A few hours later, Miss Boyce knocked at the door of Number 8 Berrington Square, was informed that Mrs Baker was at home, and shown into a room on the right of the entrance hall. It was the dining-room. “Of course! I knew it!” said Norah to herself, and straightway proceeded to take stock of her surroundings. A red flock wall-paper, a heavy mahogany sideboard, on which were flanked an imposing array of biscuit-boxes and cruets; mahogany chairs upholstered in black haircloth; an india-rubber plant in the centre of the table, and an American organ in the corner! The visitor rolled her eyes to the ceiling, and went through an expressive pantomime of despair, for she was an artistic, beauty-loving creature, whose spirits were sensibly affected by the colour of a wallpaper, and to whom it was a real trial to live in ugly surroundings.

She had barely time to compose herself before the door opened, and the mistress of the house made her appearance.

Mrs Baker was an old lady of the white rabbit type, weak-eyed, anaemic, and kindly, and evidently unaccustomed to the engagement of “young persons,” for she shook hands with Norah, seated herself in an easy chair by the fire, and waited developments with a blandly inquiring smile.

It was evident that Norah was expected to advertise her capabilities without the aid of the usual cross-questionings, so, taking her courage in both hands, she launched forth into explanations, prefaced, it must sorrowfully be admitted, by a reference to better days; confessed to a passion for reading aloud and playing on the harmonium, and dwelt at length on the advantages of her scholastic training. When at last she paused for breath, after having talked for a good five minutes on end, the old lady blinked her eyes, and said:

“What, love?—I didn’t quite catch what you were saying. I am a little hard of hearing!”

“I might have known it!” Norah told herself reproachfully. “Deaf, of course! It just completes the character,” and in a heightened voice she proceeded to repeat every word of her former statement. Signs of impatience became visible on the listener’s face as she proceeded, and she hurried on in order to announce the name of her musical professor before she should be interrupted by the question which was evidently hovering on the old lady’s lips.

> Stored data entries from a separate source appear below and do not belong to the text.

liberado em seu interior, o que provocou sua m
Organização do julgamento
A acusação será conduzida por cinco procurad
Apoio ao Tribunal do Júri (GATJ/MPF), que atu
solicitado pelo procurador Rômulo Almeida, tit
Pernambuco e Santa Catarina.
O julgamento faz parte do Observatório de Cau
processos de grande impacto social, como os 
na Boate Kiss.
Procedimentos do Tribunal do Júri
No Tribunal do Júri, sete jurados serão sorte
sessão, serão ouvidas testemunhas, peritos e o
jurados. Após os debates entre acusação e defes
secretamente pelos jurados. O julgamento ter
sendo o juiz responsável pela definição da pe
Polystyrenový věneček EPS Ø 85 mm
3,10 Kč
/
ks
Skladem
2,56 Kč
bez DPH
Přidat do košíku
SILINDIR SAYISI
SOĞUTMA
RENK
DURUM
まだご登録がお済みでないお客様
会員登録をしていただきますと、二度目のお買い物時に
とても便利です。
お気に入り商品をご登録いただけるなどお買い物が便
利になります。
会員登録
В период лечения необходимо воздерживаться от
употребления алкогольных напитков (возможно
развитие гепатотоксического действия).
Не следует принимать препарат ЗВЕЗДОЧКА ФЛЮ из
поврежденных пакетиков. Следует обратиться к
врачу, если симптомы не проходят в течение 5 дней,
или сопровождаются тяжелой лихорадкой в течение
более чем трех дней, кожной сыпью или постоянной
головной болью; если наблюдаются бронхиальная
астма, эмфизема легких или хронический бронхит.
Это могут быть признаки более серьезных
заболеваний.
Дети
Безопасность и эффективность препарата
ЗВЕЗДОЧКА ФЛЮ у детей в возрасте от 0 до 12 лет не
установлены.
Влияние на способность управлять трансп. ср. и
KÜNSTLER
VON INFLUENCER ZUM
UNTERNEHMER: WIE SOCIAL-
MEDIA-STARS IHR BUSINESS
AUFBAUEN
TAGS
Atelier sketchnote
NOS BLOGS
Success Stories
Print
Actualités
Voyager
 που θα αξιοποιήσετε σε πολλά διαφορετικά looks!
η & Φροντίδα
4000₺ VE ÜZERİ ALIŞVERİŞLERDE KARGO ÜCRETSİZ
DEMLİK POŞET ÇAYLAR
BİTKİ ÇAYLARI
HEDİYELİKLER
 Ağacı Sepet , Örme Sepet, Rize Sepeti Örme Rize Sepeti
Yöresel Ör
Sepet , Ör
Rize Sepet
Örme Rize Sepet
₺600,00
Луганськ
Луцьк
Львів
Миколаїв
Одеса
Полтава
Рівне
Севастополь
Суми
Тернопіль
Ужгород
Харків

“Did you ever happen to meet a family named Henstock, who lived in Finsbury Park? A corner house it was—white, with green posts at the gate?” queried Mrs Baker, bending forward with an expression of breathless curiosity.

Norah gasped, and shook her head. The connection between the family of Henstock in the corner house in Finsbury Park, and her own application for the post of companion, was so exceedingly remote as to reduce her to a condition of petrified silence.

“How very extraordinary! You are so like Mary Ellen, the very image of Mary Ellen! She was a great favourite of mine, was Mary Ellen, and she married a very worthy young man, an assistant in a bank at Bradford. Yes! She had two lovely little boys. It was very good of you to come and see me, my dear, and I should like very much to have you with me. I am reading a most interesting biography at present, and I take in several periodicals. Yes! Perhaps you could come on Monday morning. At eleven o’clock.”

Three months’ experience of answering advertisements had left Norah so little prepared for this speedy acceptance of her services, that she was surprised into protest.